条例ではヤングケアラーの定義のほか、市の責務として施策の推進、保護者や関係機関などとの連携、実態把握を規定。ヤングケアラーが相談しやすい環境の整備、人材の育成も求めている。
保護者は年齢や発達に応じた養育に努めることとし、学校にはヤングケアラーの健康状態などを確認し、支援の必要性の把握に努める役割を規定した。地域住民、関係機関の役割も記されている。
条例施行に伴い、市は既存の「子ども・若者未来応援プラン」にヤングケアラー支援を追加する。小中学校、要保護児童対策地域協議会などでの周知を進める。また、年度内に家事ヘルパー派遣事業を始められるよう検討する。リーフレットを作成して市民に理解を促す。
厚生労働省のヤングケアラーに関する啓発事業のアドバイザーを務める宮崎成悟・一般社団法人ヤングケアラー協会代表理事(32)の話
15歳から昨夏まで難病の母親の介護や家事をしてきた。周りに気を使わせたくない、相談しても何も変わらないという気持ちが強かった。大人になって初めて「ヤングケアラー」という言葉を知り、自分だけではないと思えた。
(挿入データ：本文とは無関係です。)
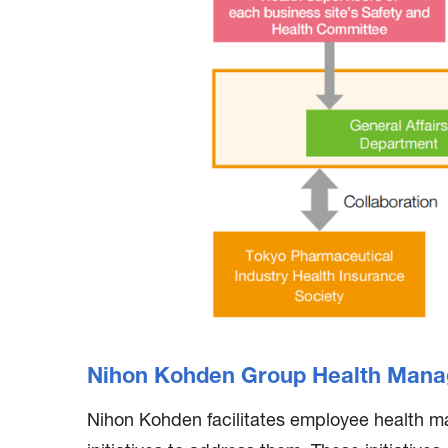
Nihon Kohden Group Health Mana
Nihon Kohden facilitates employee health m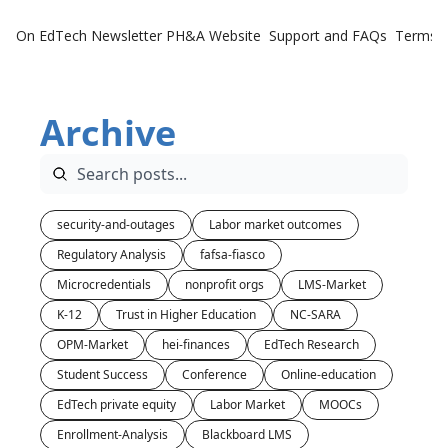
On EdTech Newsletter
PH&A Website
Support and FAQs
Terms o
Archive
security-and-outages
Labor market outcomes
Regulatory Analysis
fafsa-fiasco
Microcredentials
nonprofit orgs
LMS-Market
K-12
Trust in Higher Education
NC-SARA
OPM-Market
hei-finances
EdTech Research
Student Success
Conference
Online-education
EdTech private equity
Labor Market
MOOCs
Enrollment-Analysis
Blackboard LMS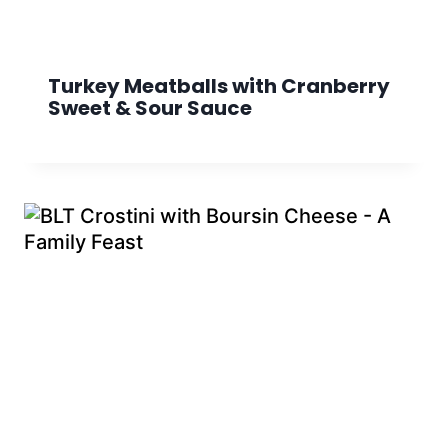
Turkey Meatballs with Cranberry
Sweet & Sour Sauce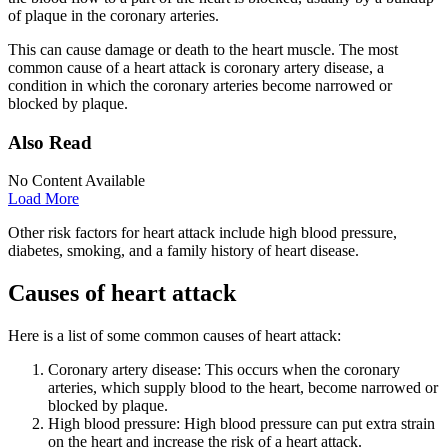
of plaque in the coronary arteries.
This can cause damage or death to the heart muscle. The most
common cause of a heart attack is coronary artery disease, a
condition in which the coronary arteries become narrowed or
blocked by plaque.
Also Read
No Content Available
Load More
Other risk factors for heart attack include high blood pressure,
diabetes, smoking, and a family history of heart disease.
Causes of heart attack
Here is a list of some common causes of heart attack:
Coronary artery disease: This occurs when the coronary
arteries, which supply blood to the heart, become narrowed or
blocked by plaque.
High blood pressure: High blood pressure can put extra strain
on the heart and increase the risk of a heart attack.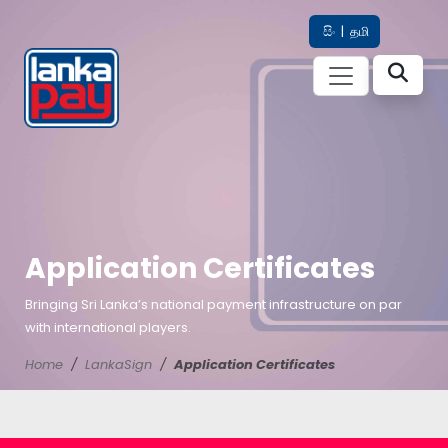
සිං
|
தமி
Application Certificates
Bringing Sri Lanka’s national payment infrastructure on par
with international players.
Home
LankaSign
Application Certificates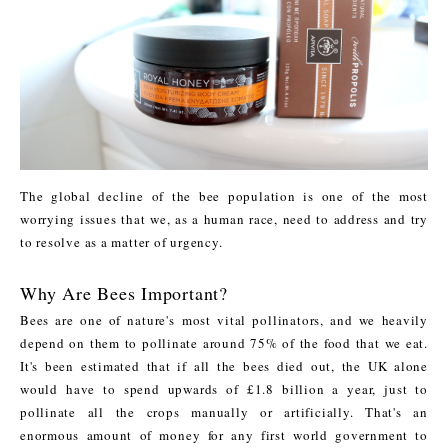
The global decline of the bee population is one of the most
worrying issues that we, as a human race, need to address and try
to resolve as a matter of urgency.
Why Are Bees Important?
Bees are one of nature's most vital pollinators, and we heavily
depend on them to pollinate around 75% of the food that we eat.
It's been estimated that if all the bees died out, the UK alone
would have to spend upwards of £1.8 billion a year, just to
pollinate all the crops manually or artificially. That's an
enormous amount of money for any first world government to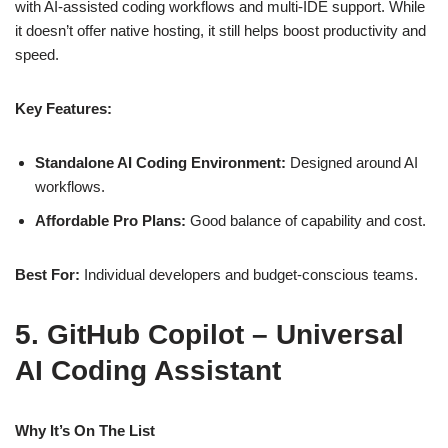
with AI‑assisted coding workflows and multi‑IDE support. While
it doesn’t offer native hosting, it still helps boost productivity and
speed.
Key Features:
Standalone AI Coding Environment:
Designed around AI
workflows.
Affordable Pro Plans:
Good balance of capability and cost.
Best For:
Individual developers and budget‑conscious teams.
5. GitHub Copilot – Universal
AI Coding Assistant
Why It’s On The List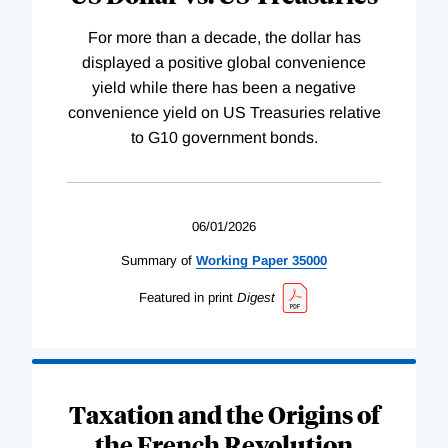
For more than a decade, the dollar has
displayed a positive global convenience
yield while there has been a negative
convenience yield on US Treasuries relative
to G10 government bonds.
06/01/2026
Summary of
Working
Paper
35000
Featured in print
Digest
Taxation and the Origins of
the French Revolution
直ちに支援が必要な子の早期発見は重要。一方、おおむね普通の学校生活を送れており、緊急的な支援を必要としていない子も多い。ただ、数年後は分からないので、長期的に接点を持って関わっていくことが必要。信頼できる大人がそばにいれば困ったときに相談しようと思う。
カウンセリングなど特別感があると萎縮してしまう。例えば、保健室で話しているうちに悩みがポロッと出たりするので、そういう環境をつくっておくことが大事。
現状の支援体制には地域差があり分かりづらい。当法人ではLINE上に、いつでもつながり、自分の地域の支援につながれる窓口を作るために7月中旬にクラウドファンディングを始める(クラウドファンディング特設サイト|ヤングケアラー協会 )。
条例名に「ヤング」と付けば教育、児童の関わりもより明確になるため、条例の意義は大きい。これを契機に本質的な理解が広まることを期待している。